*** Opening DATASET EXTRACT ***

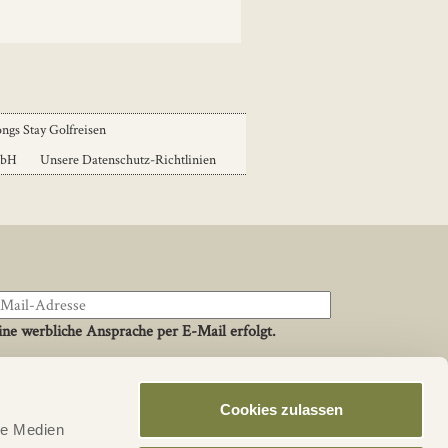
ngs Stay Golfreisen
mbH
Unsere Datenschutz-Richtlinien
ne werbliche Ansprache per E-Mail erfolgt.
Cookies zulassen
Social
le Medien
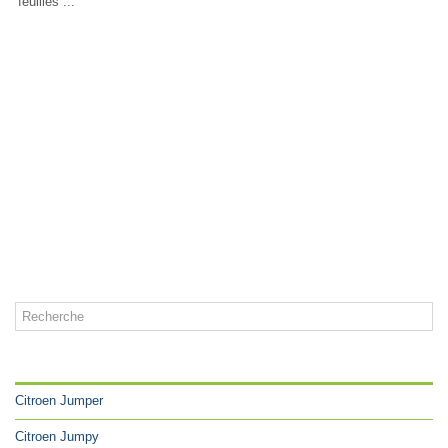
feuilles ...
CATÉGORIES
Citroen Jumper
Citroen Jumpy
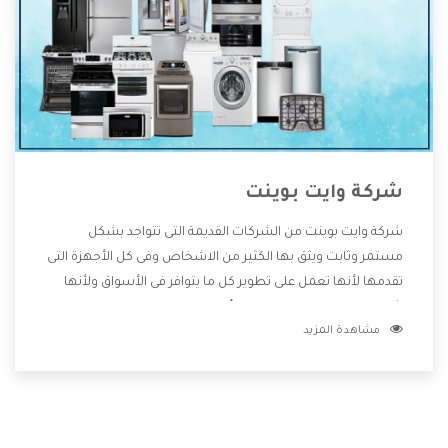
شركة وايت بوينت
شركة وايت بوينت من الشركات القديمة التى تتواجد بشكل
مستمر وثابت ويثق بها الكثير من الاشخاص وفى كل الأجهزة التى
تقدمها لأنها تعمل على تطوير كل ما يتوافر فى الأسواق ولأنها
شركة معروفة تهتم جدا بتوفير أفضل خدمات ما بعد البيع مع
مشاهدة المزيد
المنتجات وتقدم للعملاء أقوى العروض والخصومات التى تسهل
على المستهلك الاستمتاع بشراء جميع ما نقدمه لكم معنا هتجد
كل ما هو جديد وأفضل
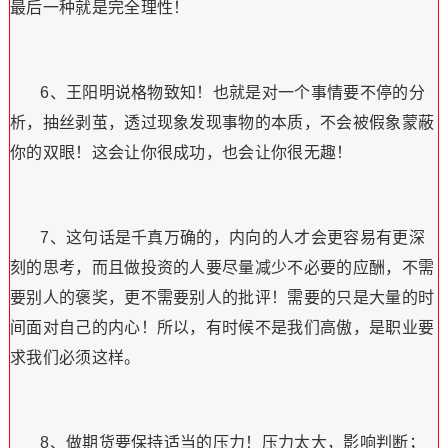
最后一种就是完全理性！
6、王阳明说格物致知！也就是对一个事情要不停的分
析，抽丝剥茧，透过现象发现事物的本质，不会被假象蒙蔽
你的双眼！这会让你很成功，也会让你很无趣！
7、这句话是千真万确的，内向的人才会更容易有更深
刻的思考，而且做投资的人要尽量减少不必要的应酬，不需
要别人的褒奖，更不需要别人的批评！需要的只是大量的时
间面对自己的内心！所以，有时候不是我们高傲，是职业要
求我们必须这样。
8、做期货要保持适当的压力！压力太大，影响判断；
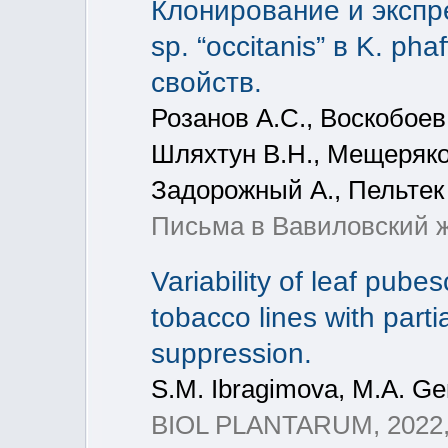
Клонирование и экспре
sp. “occitanis” в K. ph
свойств.
Розанов А.С., Воскобоев 
Шляхтун В.Н., Мещеряков
Задорожный А., Пельтек
Письма в Вавиловский ж
Variability of leaf pube
tobacco lines with part
suppression.
S.M. Ibragimova, M.A. Gen
BIOL PLANTARUM, 2022,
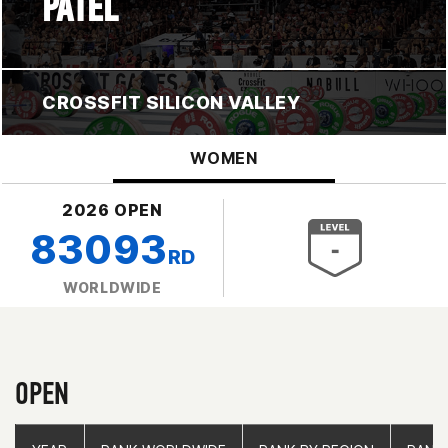
PATEL
CROSSFIT SILICON VALLEY
WOMEN
2026 OPEN
83093
RD
WORLDWIDE
OPEN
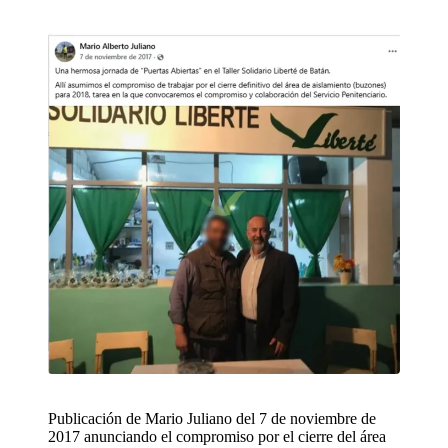
Publicación de Mario Juliano del 7 de noviembre de
2017 anunciando el compromiso por el cierre del área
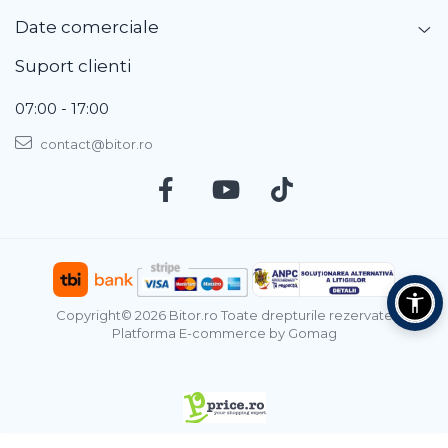
Date comerciale
Suport clienti
07:00 - 17:00
contact@bitor.ro
Copyright© 2026 Bitor.ro Toate drepturile rezervate
Platforma E-commerce by Gomag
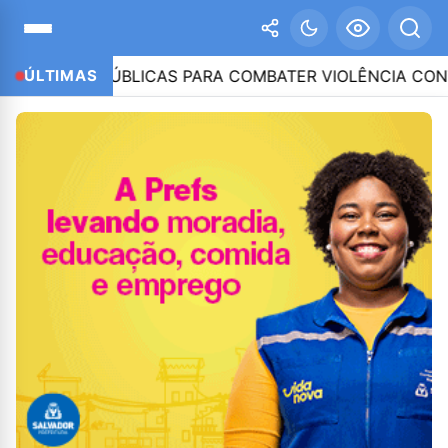
AS PÚBLICAS PARA COMBATER VIOLÊNCIA CONTRA MUL
ÚLTIMAS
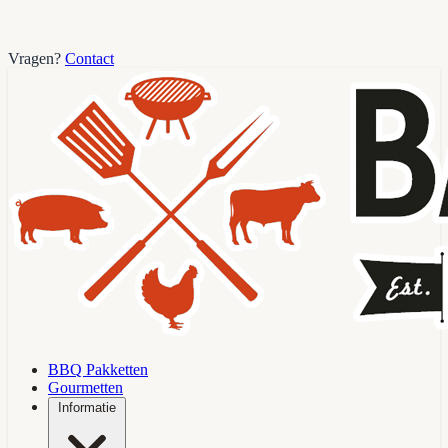
Vragen?
Contact
BBQ Pakketten
Gourmetten
Informatie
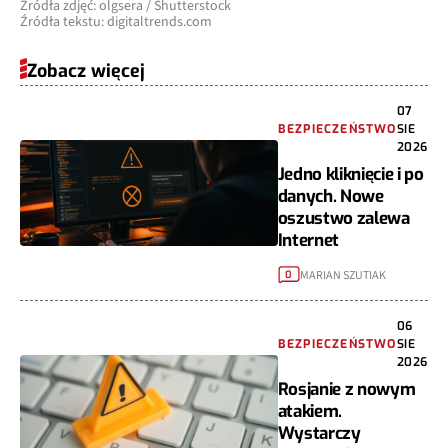
Źródła zdjęć: olgsera / Shutterstock
Źródła tekstu: digitaltrends.com
Zobacz więcej
07
BEZPIECZEŃSTWO
SIE
2026
Jedno kliknięcie i po
danych. Nowe
oszustwo zalewa
Internet
MARIAN SZUTIAK
0
06
BEZPIECZEŃSTWO
SIE
2026
Rosjanie z nowym
atakiem.
Wystarczy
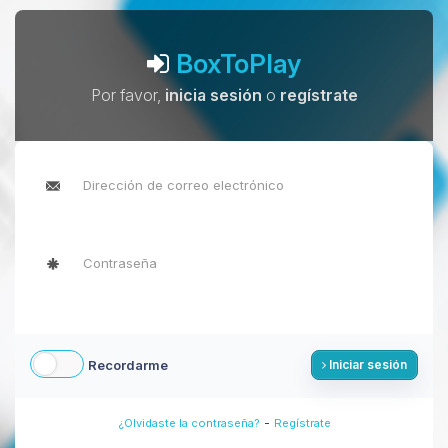
BoxToPlay
Por favor,
inicia sesión
o
regístrate
Recordarme
Iniciar sesión
-
¿Olvidaste la contraseña?
Regístrate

*** Closing DATASET EXTRACT ***

(WHAT TO WORK ON) Beginning with the first line of the records and ending with the line that contains "Publicación de Mario", reproduce every line exactly, omitting pictures and adding nothing.

(TASK RESULT)
ngs Stay Golfreisen
mbH
Unsere Datenschutz-Richtlinien
ne werbliche Ansprache per E-Mail erfolgt.
Cookies zulassen
Social
le Medien
feuilles ...
CATÉGORIES
Citroen Jumper
Citroen Jumpy
شركة وايت بوينت
شركة وايت بوينت من الشركات القديمة التى تتواجد بشكل
مستمر وثابت ويثق بها الكثير من الاشخاص وفى كل الأجهزة التى
تقدمها لأنها تعمل على تطوير كل ما يتوافر فى الأسواق ولأنها
شركة معروفة تهتم جدا بتوفير أفضل خدمات ما بعد البيع مع
مشاهدة المزيد
المنتجات وتقدم للعملاء أقوى العروض والخصومات التى تسهل
على المستهلك الاستمتاع بشراء جميع ما نقدمه لكم معنا هتجد
كل ما هو جديد وأفضل
最后一种就是完全理性！
6、王阳明说格物致知！也就是对一个事情要不停的分
析，抽丝剥茧，透过现象发现事物的本质，不会被假象蒙蔽
你的双眼！这会让你很成功，也会让你很无趣！
7、这句话是千真万确的，内向的人才会更容易有更深
刻的思考，而且做投资的人要尽量减少不必要的应酬，不需
要别人的褒奖，更不需要别人的批评！需要的只是大量的时
间面对自己的内心！所以，有时候不是我们高傲，是职业要
求我们必须这样。
8、做期货要保持适当的压力！压力太大，影响判断；
Клонирование и экспре
sp. “occitanis” в K. ph
свойств.
Розанов А.С., Воскобоев 
Шляхтун В.Н., Мещеряков
Задорожный А., Пельтек
Письма в Вавиловский ж
Variability of leaf pube
tobacco lines with part
suppression.
S.M. Ibragimova, M.A. Gen
BIOL PLANTARUM, 2022,
PATEL
CROSSFIT SILICON VALLEY
WOMEN
2026 OPEN
83093
RD
WORLDWIDE
OPEN
Publicación de Mario Juliano del 7 de noviembre de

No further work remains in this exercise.